L’alterazione del metabolismo tiroideo conseguente ad esposizione a contaminanti
ambientali può manifestarsi a livello di sintesi, regolazione, metabolismo e attività degli
ormoni tiroidei (Brown et al., 2004). In particolare, gli interferenti endocrini ambientali nelle
acque possono comportare gravi alterazioni dello sviluppo larvale. Uno dei più comuni di
questi composti è il nonilfenolo (NP), sostanza nota per la sua azione estrogeno-simile e
dotato di attività di interferente endocrino tiroideo (Zaccaroni et al., 2009). Il NP proviene
dalla decomposizione del nonilfenolo etossilato (NPE), tensioattivo non ionico ampiamente
usato in pesticidi, spermicidi, vernici, agenti chimici, tessuti, materiale plastico e prodotti
dell’industria cartaria. Poiché la trasformazione del NPE a NP avviene ad opera dei
microrganismi nei processi di degradazione, queste due molecole arrivano all’ambiente
acquatico tramite i reflui derivanti da impianti di depurazione delle acque o da scarichi
fognari, oppure a causa del run-off dei terreni trattati con pesticidi. Inoltre, il NP, essendo
lipofilo e persistente, tende ad accumularsi negli organismi acquatici come crostacei,
molluschi e pesci, ma anche nel sedimento e nel particolato (John et al., 2000).

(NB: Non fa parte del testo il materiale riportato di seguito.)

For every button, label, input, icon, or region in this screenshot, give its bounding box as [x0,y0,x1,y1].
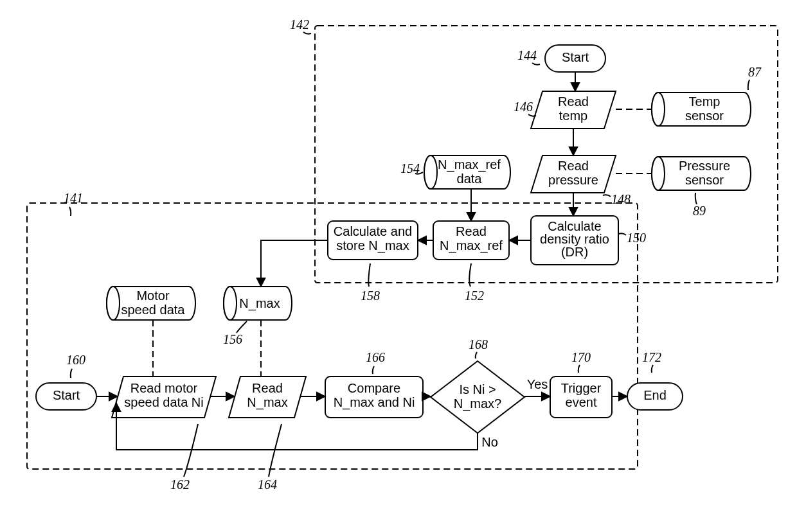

Questa molecola è stata ampiamente studiata come responsabile degli effetti che esercita
sulle gonadi e sul fegato; dati riguardanti gli effetti del NP sul bilancio degli ormoni tiroidei
sono invece scarsi e contrastanti (Ishihara et al., 2003; Yamauchi et al., 2003; Schmutzler
et al., 2004; Ghisari & Bonefeld-Jorgensen, 2005; Keen et al., 2005; McCormick et al.,
2005; Razia et al., 2006). Sperimentazioni in vivo hanno dimostrato che il NP può inibire
l’attività della perossidasi tiroidea che catalizza la iodinazione di T3 e T4 in ratti
ovariectomizzati (Schmutzler et al., 2004). Keen et al. (2005), hanno evidenziato come
l’alimentazione di salmonidi con 4-NP durante la smoltificazione non abbia influenzato
significativamente i livelli plasmatici dei due ormoni tiroidei. Al contrario, McCormick et al.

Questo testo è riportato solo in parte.